The Fifth Circuit U.S. Court of Appeals, in a decision released July 1, ruled 3-0 that “it has been clear for over half a century that the First Amendment protects elementary school students from religious-viewpoint discrimination(.)” The ruling involved the intertwined claims of three students who claimed that administrators at Plano’s Thomas Elementary School and Rasor Elementary School prevented them from distributing Christian-themed goodie bags and literature to their classmates.
The ruling in Morgan v. Swanson comes at a preliminary but crucial phase of the students’ First Amendment case. Government employees often succeed in having all (or substantially all) of an injured party’s constitutional claims thrown out of court at the starting gate, because of a legal doctrine called “qualified immunity.”
To gain immunity, the government official must show that — regardless of whether he did or did not commit a violation — his conduct did not defy legal standards that were “clearly established” at that time. If no “clearly established” law was violated, then the government official cannot be forced to pay money damages — which can leave the plaintiff with the prospect of an empty victory.
That is the maneuver that the principals of Thomas and Rasor attempted before the Fifth Circuit. Their lawyers argued that no Supreme Court or Fifth Circuit ruling expressly says that the free-speech rights recognized at the high-school and middle-school level in the Supreme Court’s landmark 1969 Tinker case apply to children as young as elementary school.
In an opinion authored by Judge Jennifer Walker Elrod, the Fifth Circuit made short work of the principals’ argument. Nothing in Tinker, or in any Supreme Court case applying Tinker, suggests an age-qualification for free-speech rights, the judges said. Based on Tinker and forty years of caselaw applying it, the principals “had fair warning that the suppression of student-to-student distribution of literature on the basis of religious viewpoint is unlawful under the First Amendment with respect to elementary school students,” the court held.

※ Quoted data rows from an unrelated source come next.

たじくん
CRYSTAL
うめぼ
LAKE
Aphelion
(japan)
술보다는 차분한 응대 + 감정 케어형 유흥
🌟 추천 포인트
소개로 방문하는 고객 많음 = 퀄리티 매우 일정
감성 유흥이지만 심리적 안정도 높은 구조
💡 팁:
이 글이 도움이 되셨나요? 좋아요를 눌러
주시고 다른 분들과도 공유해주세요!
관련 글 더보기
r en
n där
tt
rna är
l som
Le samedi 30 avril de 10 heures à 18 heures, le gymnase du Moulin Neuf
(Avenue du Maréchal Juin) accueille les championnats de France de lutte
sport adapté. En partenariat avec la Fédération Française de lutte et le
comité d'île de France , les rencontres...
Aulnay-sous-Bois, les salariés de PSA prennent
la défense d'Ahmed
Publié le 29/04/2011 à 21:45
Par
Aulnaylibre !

The ruling is significant, because federal courts typically hesitate to hold school officials personally liable for even the most egregious disciplinary overreaching. The deference tends to be greater when dealing with younger children, whose speech arguably is less valuable to the public discourse than that of 17-year-olds. So the court had to be unfailingly certain that Tinker‘s protection extends to the lowest grades, and that no reasonable principal could have believed otherwise. (One hopes that this is a principled First Amendment decision that would have come out the same way had the speakers been Buddhists, or atheists, and not an expedient decision based on the judges’ identification with the pro-Christian sentiment. The Supreme Court’s enthusiasm for student speech rights is suspiciously prone to vacillation based on the justices’ ideological support for the speakers’ message.)

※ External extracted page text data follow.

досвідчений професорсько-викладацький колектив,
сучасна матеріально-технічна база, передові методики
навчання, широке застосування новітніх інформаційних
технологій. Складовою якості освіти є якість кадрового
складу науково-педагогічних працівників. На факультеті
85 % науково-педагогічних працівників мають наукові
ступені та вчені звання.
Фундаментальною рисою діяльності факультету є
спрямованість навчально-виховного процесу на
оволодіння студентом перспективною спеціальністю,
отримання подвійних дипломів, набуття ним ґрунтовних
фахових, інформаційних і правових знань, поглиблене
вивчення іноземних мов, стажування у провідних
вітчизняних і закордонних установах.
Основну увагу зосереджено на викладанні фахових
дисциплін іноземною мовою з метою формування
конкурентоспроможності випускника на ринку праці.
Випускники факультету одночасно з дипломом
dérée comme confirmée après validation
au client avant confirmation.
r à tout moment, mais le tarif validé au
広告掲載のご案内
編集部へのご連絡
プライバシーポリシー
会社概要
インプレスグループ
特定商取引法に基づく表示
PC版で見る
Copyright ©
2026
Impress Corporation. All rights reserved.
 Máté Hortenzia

If the allegations in the complaint are true — and at this point they are just one side’s unproven assertions — Plano school officials engaged in rank bullying behavior of the type that administrators eagerly punish when it is exhibited by 15-year-olds. The complaint alleges that Rasor school officials threatened to kick a child out of school, and threatened her mother with arrest, if the child continued to distribute pencils with a Christian message at school, and that the principal even confiscated one of the pencils and upbraided the child as she distributed them on the sidewalk after school hours.

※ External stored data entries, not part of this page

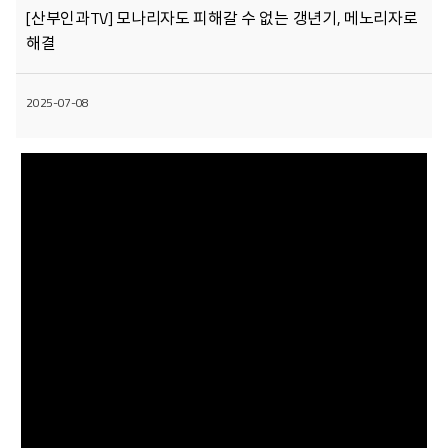
[산부인과TV] 모나리자도 피해갈 수 없는 갱년기, 메노리자로
해결
2025-07-08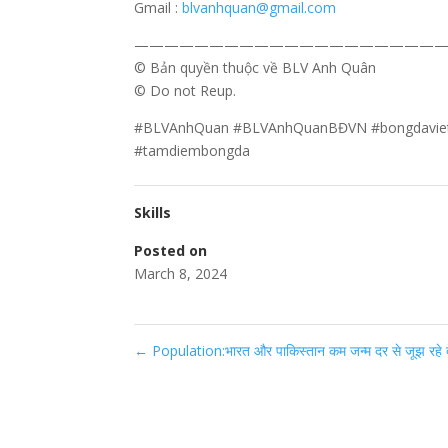
Gmail :
blvanhquan@gmail.com
—————————————————————
© Bản quyền thuộc về BLV Anh Quân
© Do not Reup.
#BLVAnhQuan #BLVAnhQuanBĐVN #bongdaviet
#tamdiembongda
Skills
Posted on
March 8, 2024
←
Population:भारत और पाकिस्तान कम जन्म दर से जूझ रहे दे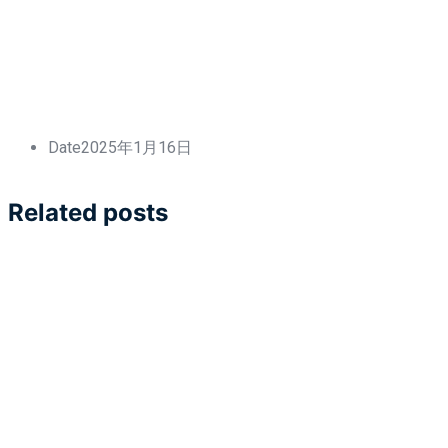
Date
2025年1月16日
Related posts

It seems quite unlikely that the principals can prevail so long as the applicable legal standard is Tinker, which protects student speech unless it is unlawful (libelous, threatening, obscene) or incites substantial disruption of school. Even the most talented school attorney will have difficulty establishing that receipt of a “Jesus is the reason for the season” pencil threatened to ignite third-graders to riot.
Because the facts (albeit at this very early stage) seem so unpromising for the schools, their only hope may be to convince the Fifth Circuit to reconsider its qualified immunity ruling, or to persuade the Supreme Court to take it up. Lawyers for the principals told McClatchy Newspapers that both options are under consideration.